How Are Dividends Declared?
In some shareholder agreements, one shareholder might not have the right to a dividend or should get a reduced dividend for different reasons. This situation can cause problems because dividends on shares must be distributed equally to every shareholder within that category. However, your company has the option to pay different dividends to its shareholders each fiscal year.
Typically, the company’s board of directors is responsible for declaring and paying dividends, following the company’s dividend policy. Moreover, the directors also make decisions regarding the dividend policy. To determine any specific rules about distributing dividends, you should check your company’s shareholders agreement and constitution.
Under the law, a company can pay a dividend only if it meets certain circumstances. A company must not pay a dividend unless:
- the company’s assets are more significant than its liabilities when it declares the dividend, and the difference is enough to pay the dividend;
- the payment of the dividend is fair and reasonable to the shareholders as a whole; and
- the payment of the dividend does not affect the company’s ability to pay its debts (for example, paying a dividend should not cause the company to become insolvent).
A dividend policy is a document governing how a board of directors can distribute dividends, considering the various share classes in the company.
Classes of Shares
Most incorporated companies have shareholders who own ordinary shares. However, a company can choose to establish different classes of shares. For example, a company might create and issue preference shares to investors when considering investment opportunities. Preference shares are a class of shares that give priority over ordinary shares. In other words, preference shares receive preferential treatment, and a company must pay anyone with preference shares before holders of ordinary shares.
If your company has a constitution, it should specify the:
- types of shares that the company can issue; and
- rights attached to each class of shares.
In order to pay your shareholders unequal dividends, your shareholders will need to hold different classes of shares. The directors will then declare:
- a certain dividend on one class of share; and
- a different dividend (or no dividend at all) on the other class or classes.
If the dividend distribution is the only thing, you want to be different between the classes of shares. In that case, you must follow the process to convert a shareholder’s shares to a different class with the appropriate rights as set out in your company’s constitution. Whilst considering this process, be aware of the risks of oppression if you convert the shares solely to reduce the dividends of shareholders who would otherwise be entitled to more.
If you want to declare a different dividend for a shareholder who currently holds 500 ordinary shares in your company, you can convert those 500 ordinary shares into 500 ‘Class A’ shares. However, your constitution must grant the ‘Class A’ shares the appropriate rights. If your company’s constitution already includes a class with the relevant rights and the ability to convert one class of shares to another, you can convert the shareholder’s shares into that class. If an appropriate class of shares does not exist, you may need to amend your constitution.

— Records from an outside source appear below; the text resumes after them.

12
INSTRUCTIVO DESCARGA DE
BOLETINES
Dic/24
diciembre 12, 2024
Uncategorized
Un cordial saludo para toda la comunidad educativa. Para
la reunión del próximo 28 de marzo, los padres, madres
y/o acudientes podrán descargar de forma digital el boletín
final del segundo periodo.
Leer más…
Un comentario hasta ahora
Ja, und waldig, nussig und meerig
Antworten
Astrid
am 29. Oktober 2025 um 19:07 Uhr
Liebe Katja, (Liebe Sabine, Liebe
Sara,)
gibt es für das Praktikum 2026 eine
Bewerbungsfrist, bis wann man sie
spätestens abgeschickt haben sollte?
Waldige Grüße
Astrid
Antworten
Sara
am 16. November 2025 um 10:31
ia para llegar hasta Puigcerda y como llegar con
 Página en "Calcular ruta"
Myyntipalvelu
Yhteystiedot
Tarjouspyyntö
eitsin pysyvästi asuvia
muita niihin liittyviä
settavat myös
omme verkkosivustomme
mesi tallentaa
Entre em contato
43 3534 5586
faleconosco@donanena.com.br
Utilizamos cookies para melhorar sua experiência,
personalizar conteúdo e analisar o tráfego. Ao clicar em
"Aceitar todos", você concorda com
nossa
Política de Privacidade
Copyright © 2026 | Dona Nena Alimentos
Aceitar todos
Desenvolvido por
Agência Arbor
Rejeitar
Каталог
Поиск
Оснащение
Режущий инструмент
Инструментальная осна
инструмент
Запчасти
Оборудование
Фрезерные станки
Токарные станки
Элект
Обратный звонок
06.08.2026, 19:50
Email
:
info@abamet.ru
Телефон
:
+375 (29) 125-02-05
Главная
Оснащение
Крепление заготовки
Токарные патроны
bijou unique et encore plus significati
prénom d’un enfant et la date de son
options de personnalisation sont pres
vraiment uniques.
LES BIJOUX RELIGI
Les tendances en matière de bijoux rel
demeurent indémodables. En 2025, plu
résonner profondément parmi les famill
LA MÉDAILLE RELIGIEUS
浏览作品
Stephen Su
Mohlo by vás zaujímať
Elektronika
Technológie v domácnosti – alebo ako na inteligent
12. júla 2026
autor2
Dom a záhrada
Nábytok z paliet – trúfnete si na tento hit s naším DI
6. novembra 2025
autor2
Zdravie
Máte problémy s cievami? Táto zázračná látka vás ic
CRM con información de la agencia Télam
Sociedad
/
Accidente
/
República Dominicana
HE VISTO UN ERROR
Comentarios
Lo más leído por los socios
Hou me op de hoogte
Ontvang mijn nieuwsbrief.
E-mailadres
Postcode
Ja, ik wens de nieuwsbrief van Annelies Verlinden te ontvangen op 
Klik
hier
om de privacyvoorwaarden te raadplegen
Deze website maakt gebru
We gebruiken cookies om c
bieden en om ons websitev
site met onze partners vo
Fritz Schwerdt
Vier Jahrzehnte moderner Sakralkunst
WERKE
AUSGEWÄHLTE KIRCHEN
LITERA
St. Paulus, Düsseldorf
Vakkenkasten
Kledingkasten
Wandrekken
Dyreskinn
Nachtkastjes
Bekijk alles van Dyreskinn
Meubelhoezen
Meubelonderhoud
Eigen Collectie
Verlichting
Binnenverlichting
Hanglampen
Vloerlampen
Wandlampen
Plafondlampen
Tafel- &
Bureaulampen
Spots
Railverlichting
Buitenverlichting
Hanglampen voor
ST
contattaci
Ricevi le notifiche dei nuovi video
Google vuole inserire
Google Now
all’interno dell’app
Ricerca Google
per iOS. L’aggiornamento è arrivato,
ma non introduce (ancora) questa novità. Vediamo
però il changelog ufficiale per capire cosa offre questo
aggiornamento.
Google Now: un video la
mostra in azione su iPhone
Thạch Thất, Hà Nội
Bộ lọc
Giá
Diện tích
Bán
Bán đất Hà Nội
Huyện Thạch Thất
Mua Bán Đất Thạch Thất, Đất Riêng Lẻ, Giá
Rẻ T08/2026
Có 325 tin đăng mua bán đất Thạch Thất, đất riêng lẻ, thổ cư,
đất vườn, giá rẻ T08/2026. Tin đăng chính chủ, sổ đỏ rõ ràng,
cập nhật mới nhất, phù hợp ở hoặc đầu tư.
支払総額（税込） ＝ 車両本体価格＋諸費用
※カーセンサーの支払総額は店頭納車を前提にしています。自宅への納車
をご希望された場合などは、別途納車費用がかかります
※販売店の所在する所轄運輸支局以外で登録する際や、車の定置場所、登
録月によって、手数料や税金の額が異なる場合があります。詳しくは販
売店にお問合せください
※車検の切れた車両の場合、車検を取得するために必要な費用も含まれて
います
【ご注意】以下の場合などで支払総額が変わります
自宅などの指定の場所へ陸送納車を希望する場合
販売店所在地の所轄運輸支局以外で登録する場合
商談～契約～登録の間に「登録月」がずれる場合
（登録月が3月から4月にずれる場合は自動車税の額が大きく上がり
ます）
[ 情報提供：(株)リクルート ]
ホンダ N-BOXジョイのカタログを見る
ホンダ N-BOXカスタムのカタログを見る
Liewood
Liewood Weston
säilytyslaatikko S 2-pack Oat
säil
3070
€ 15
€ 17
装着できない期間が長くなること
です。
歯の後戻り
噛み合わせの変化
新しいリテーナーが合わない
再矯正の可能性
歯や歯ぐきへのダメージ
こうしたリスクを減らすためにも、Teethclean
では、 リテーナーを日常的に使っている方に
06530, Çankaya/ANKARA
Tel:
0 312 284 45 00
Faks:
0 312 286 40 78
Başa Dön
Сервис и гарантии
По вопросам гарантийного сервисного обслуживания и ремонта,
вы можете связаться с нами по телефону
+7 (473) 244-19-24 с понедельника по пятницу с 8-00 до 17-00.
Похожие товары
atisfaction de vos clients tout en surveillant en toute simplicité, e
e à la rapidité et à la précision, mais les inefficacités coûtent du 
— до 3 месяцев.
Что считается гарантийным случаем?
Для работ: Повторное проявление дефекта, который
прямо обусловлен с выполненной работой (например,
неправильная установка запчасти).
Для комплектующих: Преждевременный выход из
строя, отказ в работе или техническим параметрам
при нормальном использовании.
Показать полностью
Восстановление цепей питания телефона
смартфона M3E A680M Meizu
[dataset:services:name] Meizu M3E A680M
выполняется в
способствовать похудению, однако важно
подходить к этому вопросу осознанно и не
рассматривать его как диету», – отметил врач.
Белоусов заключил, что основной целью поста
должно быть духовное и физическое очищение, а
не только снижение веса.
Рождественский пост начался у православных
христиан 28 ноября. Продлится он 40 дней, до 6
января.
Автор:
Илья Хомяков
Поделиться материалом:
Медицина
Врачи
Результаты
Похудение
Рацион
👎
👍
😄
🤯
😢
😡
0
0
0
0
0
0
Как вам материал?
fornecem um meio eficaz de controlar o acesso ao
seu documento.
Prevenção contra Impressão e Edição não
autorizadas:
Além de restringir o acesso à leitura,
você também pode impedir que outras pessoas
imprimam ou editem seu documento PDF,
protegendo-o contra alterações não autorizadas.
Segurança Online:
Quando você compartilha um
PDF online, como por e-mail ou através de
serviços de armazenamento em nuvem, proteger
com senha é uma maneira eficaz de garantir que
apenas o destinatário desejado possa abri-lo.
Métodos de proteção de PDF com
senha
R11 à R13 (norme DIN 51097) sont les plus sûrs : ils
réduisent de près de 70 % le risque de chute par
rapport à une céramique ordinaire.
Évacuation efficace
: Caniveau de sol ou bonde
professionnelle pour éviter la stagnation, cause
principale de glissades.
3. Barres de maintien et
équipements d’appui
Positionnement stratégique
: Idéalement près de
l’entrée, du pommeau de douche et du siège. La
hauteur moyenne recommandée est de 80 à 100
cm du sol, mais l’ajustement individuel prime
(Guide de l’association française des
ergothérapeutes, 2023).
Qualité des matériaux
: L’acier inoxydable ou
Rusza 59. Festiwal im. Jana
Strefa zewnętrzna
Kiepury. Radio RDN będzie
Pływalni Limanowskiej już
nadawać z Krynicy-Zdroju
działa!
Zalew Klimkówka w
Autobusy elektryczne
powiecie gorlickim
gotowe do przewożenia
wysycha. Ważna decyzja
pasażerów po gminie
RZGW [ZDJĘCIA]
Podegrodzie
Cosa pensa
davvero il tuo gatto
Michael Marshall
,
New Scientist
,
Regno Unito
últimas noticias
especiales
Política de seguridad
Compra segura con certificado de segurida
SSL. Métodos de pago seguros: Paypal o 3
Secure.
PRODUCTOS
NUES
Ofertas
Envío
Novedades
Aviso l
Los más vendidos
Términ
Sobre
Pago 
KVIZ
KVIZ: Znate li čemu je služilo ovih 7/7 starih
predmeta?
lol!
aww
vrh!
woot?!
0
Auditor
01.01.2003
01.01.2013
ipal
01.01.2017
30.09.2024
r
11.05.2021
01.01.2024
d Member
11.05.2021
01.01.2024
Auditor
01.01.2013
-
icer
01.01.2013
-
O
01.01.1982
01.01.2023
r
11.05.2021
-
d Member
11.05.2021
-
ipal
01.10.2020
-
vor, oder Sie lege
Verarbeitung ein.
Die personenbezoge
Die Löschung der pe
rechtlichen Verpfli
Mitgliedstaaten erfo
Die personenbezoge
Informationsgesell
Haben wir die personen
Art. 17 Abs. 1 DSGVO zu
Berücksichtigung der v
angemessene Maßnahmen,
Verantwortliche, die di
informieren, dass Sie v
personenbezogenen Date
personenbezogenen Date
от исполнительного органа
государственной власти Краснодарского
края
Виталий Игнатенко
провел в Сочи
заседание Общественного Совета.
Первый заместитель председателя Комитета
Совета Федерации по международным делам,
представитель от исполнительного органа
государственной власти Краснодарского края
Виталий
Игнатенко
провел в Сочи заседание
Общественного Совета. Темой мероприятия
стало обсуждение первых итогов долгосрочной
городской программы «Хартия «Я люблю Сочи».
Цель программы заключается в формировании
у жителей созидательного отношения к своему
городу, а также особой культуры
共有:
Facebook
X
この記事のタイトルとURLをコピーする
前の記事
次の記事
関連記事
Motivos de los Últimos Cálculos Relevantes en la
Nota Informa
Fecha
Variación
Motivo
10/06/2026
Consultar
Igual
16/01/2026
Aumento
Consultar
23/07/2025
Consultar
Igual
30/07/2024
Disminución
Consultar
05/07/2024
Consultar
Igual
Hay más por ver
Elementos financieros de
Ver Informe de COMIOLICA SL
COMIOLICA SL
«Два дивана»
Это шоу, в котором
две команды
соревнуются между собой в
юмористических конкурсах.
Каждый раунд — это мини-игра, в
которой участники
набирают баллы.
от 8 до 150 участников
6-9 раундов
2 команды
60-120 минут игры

Continue reading this article below the formHow to Amend your Constitution
Under the Corporations Act, a company may amend its constitution by special resolution of its members (i.e. 75% approval by a meeting of members). However, the company’s constitution and/or shareholders agreement may impose further requirements to approve any constitutional amendments. Accordingly, it is critical to consider what approvals are necessary when amending your constitution to convert a shareholder’s shares into another class.
How to Convert to a New Class of Share
To convert the shares of your shareholders into a new class, you need to take a number of steps. The specific requirements will depend on your company’s shareholders agreement and constitution, as these documents will outline any particular approvals or steps you must undertake.
Generally, converting shares into a new class will require:
- a shareholder or board resolution to approve the conversion;
- cancelling any existing share certificates and preparing a new share certificates;
- updating the company’s register of members; and
- completing and lodging the relevant ASIC Form within 14 days.
Once the shareholders hold a different class of shares, the directors can declare a different dividend as appropriate for each class of share.
Issues with Paying Uneven Dividends
When distributing unequal dividends, it is important to consider the risk of shareholder disputes and any tax implications.
1. Possible Shareholder Disputes
Proper documentation is crucial when issuing unequal dividend payments. These distributions must align with your company’s constitution and/or be backed by specific shareholder resolutions. Failing to adhere to these requirements may expose your company to potential legal or otherwise disputes from dissatisfied shareholders or invite closer examination from regulatory bodies.
2. Tax Implications
The tax treatment can vary based on several factors, including the type of shares, the shareholders’ residency status, and the specific tax regulations in the relevant jurisdiction. As a result, different dividend payments may be subject to distinct tax rates or rules, potentially impacting the company’s and its shareholders’ overall financial outcome.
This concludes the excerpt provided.